Ici, à Dijon, aux Rencontres mondiales du logiciel libre, sorte d’université d’été des geeks, ces fondus d’informatique, les dizaines de personnes présentes craignent l’instrumentalisation des brevets logiciels par les grandes entreprises. Bob sur la tête en train de pianoter sur son portable, Alexis, enseignant à Rome, a ainsi manifesté devant la présidence italienne. Frédéric, queue de cheval, T-shirt et sandales, a fait « plusieurs fois le voyage à Bruxelles pour des manifs à 300 ou 500 personnes ». A l’image du lobbying des antibrevets, ils ont tous les deux utilisé massivement l’Internet : des dizaines de sites décortiquant le texte, des envois massifs d’e-mails aux parlementaires européens...
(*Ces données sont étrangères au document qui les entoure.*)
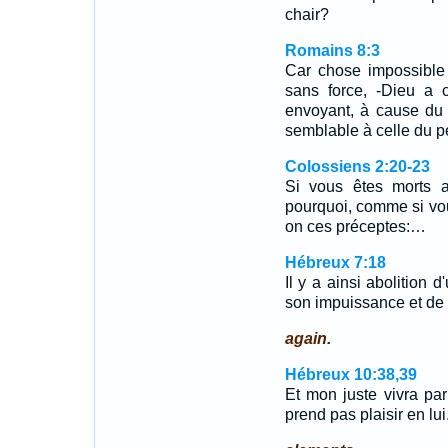
chair?
Romains 8:3
Car chose impossible 
sans force, -Dieu a 
envoyant, à cause du 
semblable à celle du p
Colossiens 2:20-23
Si vous êtes morts 
pourquoi, comme si vo
on ces préceptes:…
Hébreux 7:18
Il y a ainsi abolition
son impuissance et de so
again.
Hébreux 10:38,39
Et mon juste vivra par 
prend pas plaisir en lu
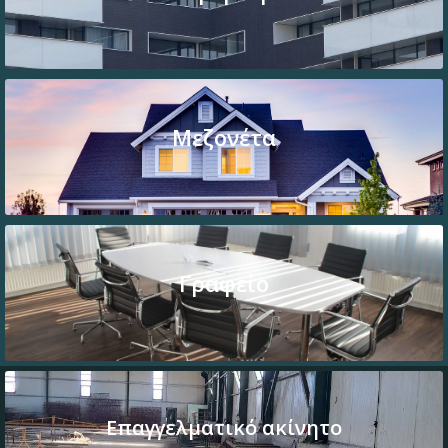
Μεζονέτα
Γραφείο
Επαγγελματικό ακίνητο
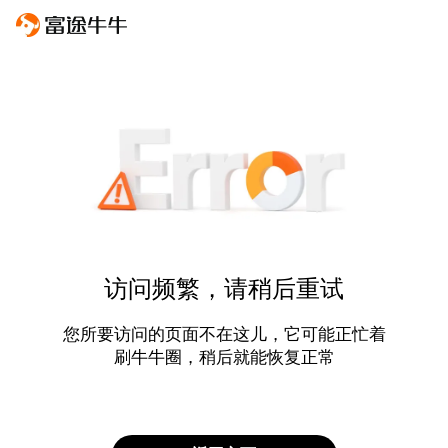
访问频繁，请稍后重试
您所要访问的页面不在这儿，它可能正忙着
刷牛牛圈，稍后就能恢复正常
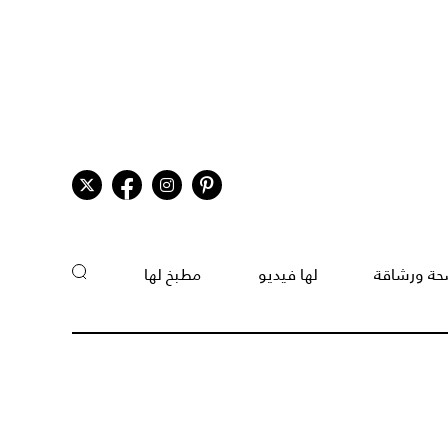
ة ورشاقة
لها فيديو
مطبخ لها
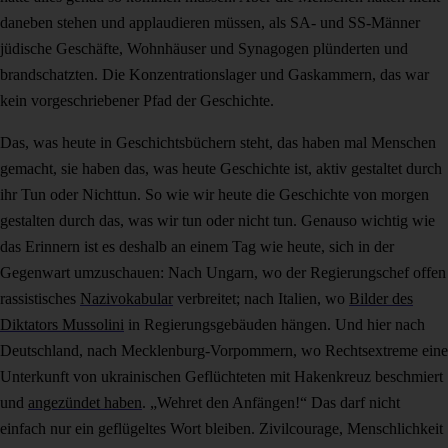
daneben stehen und applaudieren müssen, als SA- und SS-Männer
jüdische Geschäfte, Wohnhäuser und Synagogen plünderten und
brandschatzten. Die Konzentrationslager und Gaskammern, das war
kein vorgeschriebener Pfad der Geschichte.
Das, was heute in Geschichtsbüchern steht, das haben mal Menschen
gemacht, sie haben das, was heute Geschichte ist, aktiv gestaltet durch
ihr Tun oder Nichttun. So wie wir heute die Geschichte von morgen
gestalten durch das, was wir tun oder nicht tun. Genauso wichtig wie
das Erinnern ist es deshalb an einem Tag wie heute, sich in der
Gegenwart umzuschauen: Nach Ungarn, wo der Regierungschef offen
rassistisches
Nazivokabular
verbreitet; nach Italien, wo
Bilder des
Diktators Mussolini
in Regierungsgebäuden hängen. Und hier nach
Deutschland, nach Mecklenburg-Vorpommern, wo Rechtsextreme eine
Unterkunft von ukrainischen Geflüchteten mit Hakenkreuz beschmiert
und
angezündet haben
. „Wehret den Anfängen!“ Das darf nicht
einfach nur ein geflügeltes Wort bleiben. Zivilcourage, Menschlichkeit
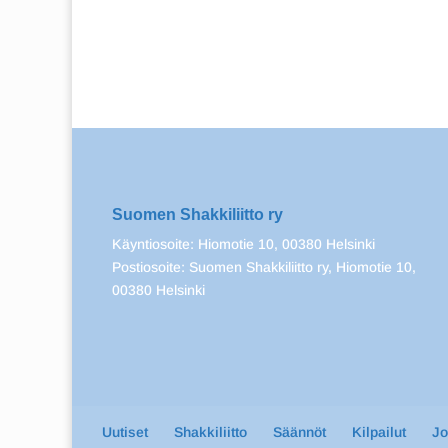
Suomen Shakkiliitto ry
Käyntiosoite: Hiomotie 10, 00380 Helsinki
Postiosoite: Suomen Shakkiliitto ry, Hiomotie 10,
00380 Helsinki
Uutiset
Shakkiliitto
Säännöt
Kilpailut
J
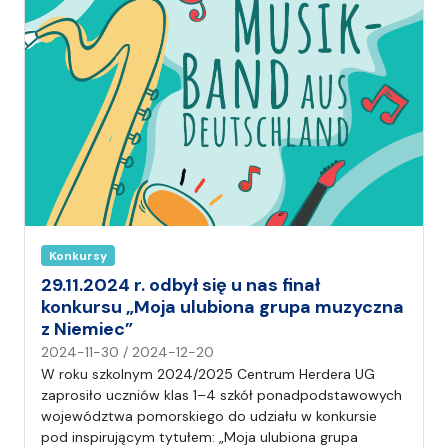
Konkursy
29.11.2024 r. odbył się u nas finał
konkursu „Moja ulubiona grupa muzyczna
z Niemiec”
n
2024-11-30
/
2024-12-20
a
W roku szkolnym 2024/2025 Centrum Herdera UG
p
zaprosiło uczniów klas 1–4 szkół ponadpodstawowych
i
województwa pomorskiego do udziału w konkursie
s
pod inspirującym tytułem: „Moja ulubiona grupa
Derrière l’apparent foutoir, la coalition des opposants a su aussi motiver des relais plus classiques. Un ex-fonctionnaire de la Commission, Philippe Aigrain, leur ouvre son carnet d’adresses. Les Verts, convaincus de la première heure, jouent les intermédiaires avec les autres partis. La Confédération européenne des PME (qui regroupe 500 000 firmes) les appuie, car elle craint que les grandes entreprises profitent des brevets pour bloquer la concurrence. Parmi les soutiens des antibrevets, on trouve même l’Open Society Institute, organisation fondée par l’ex-spéculateur George Soros, qui a financé la fédération pour une infrastructure informatique libre (FFII). Cette dernière s’est même payé un lobbyiste à plein temps à Bruxelles. « C’est le même symptôme que lors de la campagne du non en France, estime Mark MacGann, qui dirige l’Eicta, le lobby des grandes entreprises probrevets. Des éléments atomisés ont réussi à s’organiser à travers l’Europe grâce aux technologies modernes. »

Résultat ? Lors de la première lecture au Parlement en septembre 2003, les eurodéputés amendent la directive et bloquent les brevets logiciels. Pour les lobbies probrevets, c’est « une bonne gueule de bois » et l’échec du lobbying « pépère », poursuit MacGann. Changement de ton : les grands de l’industrie, jusque-là « aux abonnés absents », multiplient les pressions en prévision de la deuxième lecture au Parlement. Le mois dernier, tous les eurodéputés et leurs assistants reçoivent un e-mail titré Une glace gratuite !, les invitant à descendre dans la rue pour profiter de l’aubaine... et lire les documents expliquant pourquoi les brevets logiciels sont indispensables à l’économie. L’ex-président du Parlement, l’Irlandais Pat Cox, est recruté comme consultant par l’Eicta et bat les estrades. Hier midi, après le débat parlementaire, les députés déjeunant au bord du canal à Strasbourg ont même eu droit à une dernière piqûre de rappel : une vedette avec une bannière « Votez pour la directive sur les inventions mises en oeuvre par ordinateur » est passée devant eux.